Symantec Enterprise Software Has a Big Security Hole
May 30, 2006 Timothy Prickett Morgan
We don’t normally worry too much about what is going on with the security of Windows desktops–well, at least not editorially in this newsletter. But as users of Windows desktops and laptops, as most of you are, we get a little concerned about security holes and the potential havoc they can wreak in the data center and on the desktops.
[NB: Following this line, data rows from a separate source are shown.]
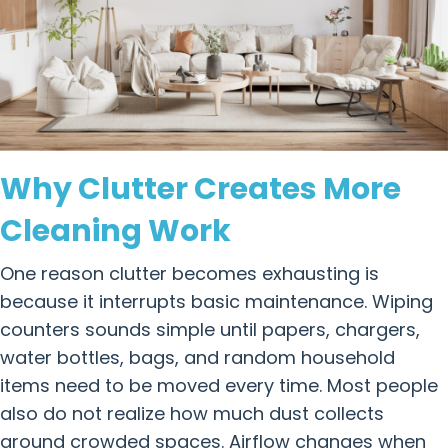
Why Clutter Creates More
Cleaning Work
One reason clutter becomes exhausting is
because it interrupts basic maintenance. Wiping
counters sounds simple until papers, chargers,
water bottles, bags, and random household
items need to be moved every time. Most people
also do not realize how much dust collects
around crowded spaces. Airflow changes when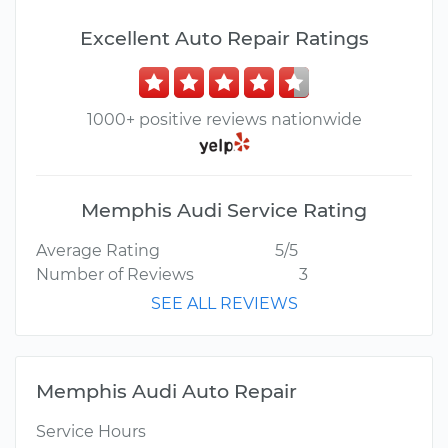
Excellent Auto Repair Ratings
1000+ positive reviews nationwide
Memphis Audi Service Rating
Average Rating
5/5
Number of Reviews
3
SEE ALL REVIEWS
Memphis Audi Auto Repair
Service Hours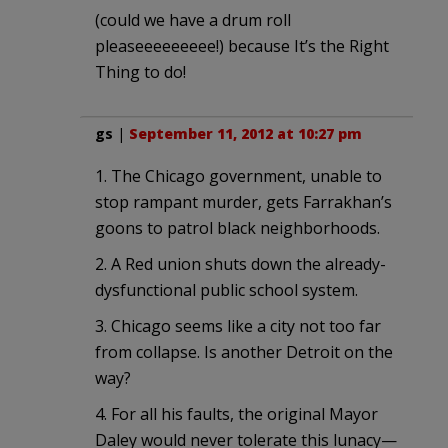
(could we have a drum roll
pleaseeeeeeeee!) because It’s the Right
Thing to do!
gs
|
September 11, 2012 at 10:27 pm
1. The Chicago government, unable to
stop rampant murder, gets Farrakhan’s
goons to patrol black neighborhoods.
2. A Red union shuts down the already-
dysfunctional public school system.
3. Chicago seems like a city not too far
from collapse. Is another Detroit on the
way?
4. For all his faults, the original Mayor
Daley would never tolerate this lunacy—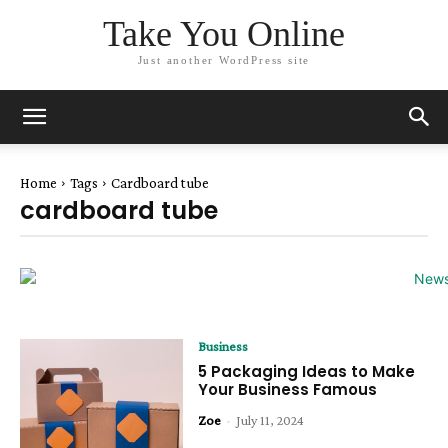
Take You Online
Just another WordPress site
Home
Tags
Cardboard tube
cardboard tube
Business
5 Packaging Ideas to Make
Your Business Famous
Zoe
-
July 11, 2024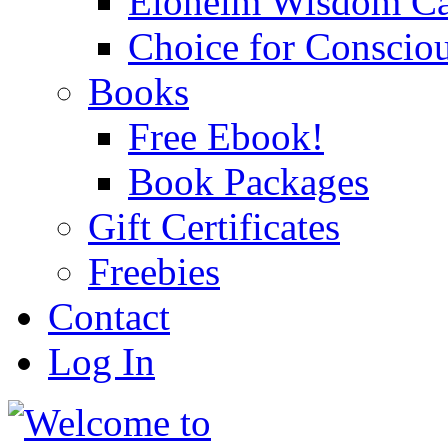
Eloheim Wisdom Ca
Choice for Conscio
Books
Free Ebook!
Book Packages
Gift Certificates
Freebies
Contact
Log In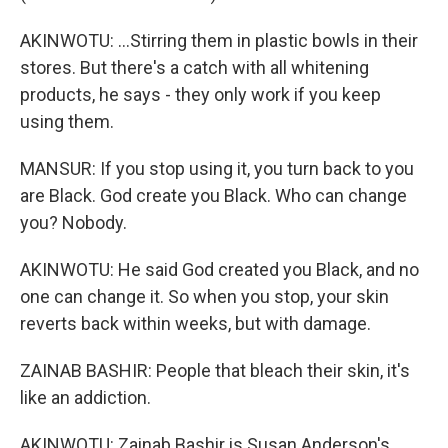
AKINWOTU: ...Stirring them in plastic bowls in their
stores. But there's a catch with all whitening
products, he says - they only work if you keep
using them.
MANSUR: If you stop using it, you turn back to you
are Black. God create you Black. Who can change
you? Nobody.
AKINWOTU: He said God created you Black, and no
one can change it. So when you stop, your skin
reverts back within weeks, but with damage.
ZAINAB BASHIR: People that bleach their skin, it's
like an addiction.
AKINWOTU: Zainab Bashir is Susan Anderson's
With that in mind, we just wanted you to be aware that Symantec has issued a statement that there is a stack overflow vulnerability in its Symantec Client Security 3.1 and Symantec AntiVirus Corporate Edition 10.1 software. The vulnerability is such that it can allow someone local or remote to potentially take over the machine and execute code on your machine. The hole does not require a hacker to authenticate on your machine or for you to do anything at all, so it is a good thing that there is not an exploit available for this security hole. Basically, the antivirus portion of the program is an open door right now as I write this. Apparently, the low-end desktop products do not have this vulnerability, which is a bit peculiar.
eEye Security, a security software firm that sells complimentary products for managing network security, put out a statement on May 24 saying it had discovered the vulnerability. On May 25, Symantec’s software engineers verified that this vulnerability exists and released a statement itself. Symantec has released intrusion detection system (IDS) signatures to help security officers detect when this vulnerability is being exploited, and further advises everyone to be careful opening attachments and surfing the Web, since code can just run if it sniffs you out. Symantec is working on a patch for this hole. The tricky bit is that as soon as a patch is released, hackers will be able to craft an exploit instantly. So keep your Symantec software up to date.